No young woman MP could inspire and court unrelenting support for causes she believed more effectively than Nebanda.
At 24, she was young, fearless, and resolute in pursuing the causes she believed in. She also had the money.
Yet these superlatives hardly mean much anymore because Nebanda is no longer with us. The Butaleja Woman MP died mysteriously on Friday evening, leaving a nation in shock. By the time we went to press, the cause of her death was a subject of intense public speculation.
Some people close to her pointed to poisoning as the cause of her death.
Nebanda exhibited a kind of political maturity usually seen in veteran politicians and, in barely two years, made an impact not many politicians live to make in their entire careers.
Although she flirted with politics from a very tender age, it was at Makerere University that she cut her political teeth - as an active member of the Uganda Young Democrats (UYD).
Elected to Parliament in 2011 on an NRM ticket, she quickly became visible thanks largely to her piercing squeaky voice that emphatically drove her point home. On Thursday last week, when President Museveni addressed Parliament after the passage of the controversial Petroleum bill, Nebanda constantly heckled him, challenging some of his assertions.
In turn, Museveni would gesture at her, referring to her as "my daughter."
Emmanuel Dombo, the Bunyole East MP, seen by many as Nebanda's political mentor, said he admired her resolve and character.
"She has been a very active, promising and courageous member.
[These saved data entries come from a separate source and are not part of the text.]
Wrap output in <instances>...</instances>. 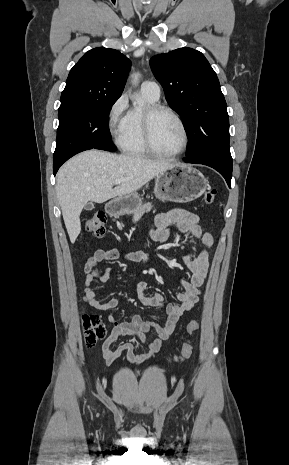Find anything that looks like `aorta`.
Segmentation results:
<instances>
[{
  "label": "aorta",
  "mask_w": 289,
  "mask_h": 465,
  "mask_svg": "<svg viewBox=\"0 0 289 465\" xmlns=\"http://www.w3.org/2000/svg\"><path fill=\"white\" fill-rule=\"evenodd\" d=\"M132 84L133 85H137L138 84V81H139V78H140V74L139 73H134L132 76ZM137 103L138 104H143V101L141 99L137 100Z\"/></svg>",
  "instance_id": "obj_1"
}]
</instances>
I saw her as one of the young leaders who we could cede powers to," Dombo said.
Nebanda was passionate in pushing for what she believed in. In one of her memorable contributions on the House floor, she castigated government for not doing enough to help the poor in Butaleja and other areas.
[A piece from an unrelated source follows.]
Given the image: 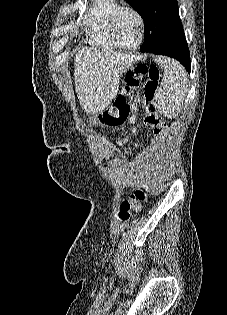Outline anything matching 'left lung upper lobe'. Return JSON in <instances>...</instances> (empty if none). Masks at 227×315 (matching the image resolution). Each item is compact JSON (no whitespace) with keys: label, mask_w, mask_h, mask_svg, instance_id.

"I have come to realize that we have no future. If we have a future, we must have a plan and a way forward... In fact, it's now that I have come to know how this government works. I used to just hear about it but now I am seeing it with my own eyes," she said.
"After ripping off my people of Butaleja by buying all their cotton at Shs 200 per kilo, they put the price high at Shs 2,000 when they knew that the people no longer had the cotton. When the people rushed to buy more seeds and grow more cotton, the prices dropped back to Shs 200 during the harvest so that they [buyers] could benefit while our people did not."
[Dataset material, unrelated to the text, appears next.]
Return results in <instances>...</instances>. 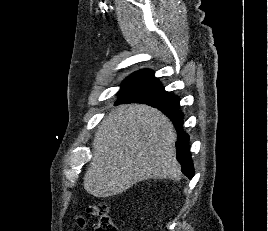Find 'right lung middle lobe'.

Her colleagues described her as loving - someone who spoke glowingly about two things: her mother and the people she represented in Butaleja. Her greatest love was her mother, who raised her and shaped her into the woman she became. A businesswoman who runs a string of petrol stations in Entebbe and Butaleja, Nebanda's mother funded her campaigns.
"She was a very strong person who believed and advanced issues to do with the welfare of the downtrodden people," a visibly saddened Kinkiizi East MP Chris Baryomunsi said.
Indeed, Nebanda was among the vocal members who supported a pay raise for health workers and more budget support for the health sector. A staunch member of the anti-corruption task force of the 9th Parliament, Nebanda never mixed politics with the fight against corruption.
For instance, early this year, when Parliament was considering PAC's report into the inflated compensation of businessman Hassan Basajjabalaba, Nebanda demanded that government recover the lost money. The scandal claimed the political scalps of ministers Syda Bbumba and Khiddu Makubuya.
"I am not yet satisfied and I cannot thank the former ministers. I can only thank Hon Makubuya for telling us that there is a time for everything. There is a time for stealing and a time for eating. Now it is time for accountability...The people of Butaleja and the people of Uganda will be so satisfied when they see that their money is refunded and recovered," she said.
For taking positions that were contrary to those of the ruling party, Nebanda earned herself the moniker of being a rebel NRM MP. Little wonder she kept the company of similar minded MPs like Theodore Ssekikubo, Wilfred Niwagaba, Muhammad Nsereko, and Vincent Kyamadidi.
Last year, Nebanda and her group memorably walked out on President Museveni during a party retreat at Kyankwanzi, accusing him of protecting ministers implicated in corruption. Wilfred Niwagaba, the Ndorwa East MP, said he admired Nebanda's courage.
"She used to stand up for something and she was reliable. She believed in issues of good governance and she was an enviable member because of her jolly face which had a smile throughout," Niwagaba said.
Ssekikubo said Nebanda never gave up. "Even when we lost on something she continued being part of the struggle," the Lwemiyaga county MP said.
Nebanda becomes the second member of the 9th Parliament to die, after Michael Oromait (NRM, Usuk) in September.